And a 300-400 yard coyote with a 250 should be dead if the winds under 20 mph.


----------



## blhunter3 (May 5, 2007)

Couldn't being that I just sighted in the 22.250


----------



## Bloodyblinddoors (Oct 25, 2006)

I'll start calling as soon as I get settled in. I'll leave after 25-30mins generaly. I use 4-6 sounds on each set. If I get a vocal response while on the set and the animal is close I'll use 8-10 sounds or more and stay for as long as 45mins. If I'm in more open country and can see the animal through the scope, I'll use every sound I have (@ 26) till I trigger it or run out of sounds.

As far as how long it takes a coyote to come to the call. Hunting ND I've seen it all. I've seen coyotes only half a mile away take up to 10 mins to get withing 200yds. I've also seen coyotes come from over a mile away on a number of occaisions that took under 3 mins to get withinn 80yds.
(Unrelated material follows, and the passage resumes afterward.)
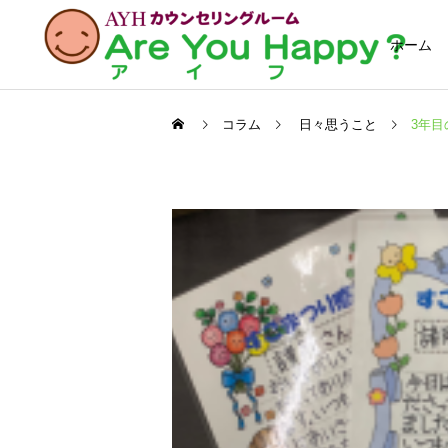
ホーム
コラム
日々思うこと
3年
Hunting MN under the moon is alot different. You've got alot more structure around you and cant see more than 400yds in most cases so it's imposible to know how far away they were when you start calling unless they howl before they come in. I've had them come as early as 30 seconds and as late as 45mins.

Most importantly-
THERE ARE NO ABSOLUTES IN COYOTE HUNTING. Keep an open mind and an open eye. Coyotes will generally try to circle down wind but not always. Coyotes will generaly come from the cover you are calling to but not always....ect..ect

The biggest misconception new callers get is that if the coyote can hear the call, They're gonna come to it. NOT TRUE. I've had it happen more times than I care to count where I could either see the animal in the scope or had them howl from not far away and they never came. The coyote needs to be in the right mood in order to be triggered. He's gotta be either Hungry, Curiouse, Horny or ****** to consider comming to the call............Wow...Long post. I'll end it like this. Hunt as much as you can. Experience is the best teacher.


----------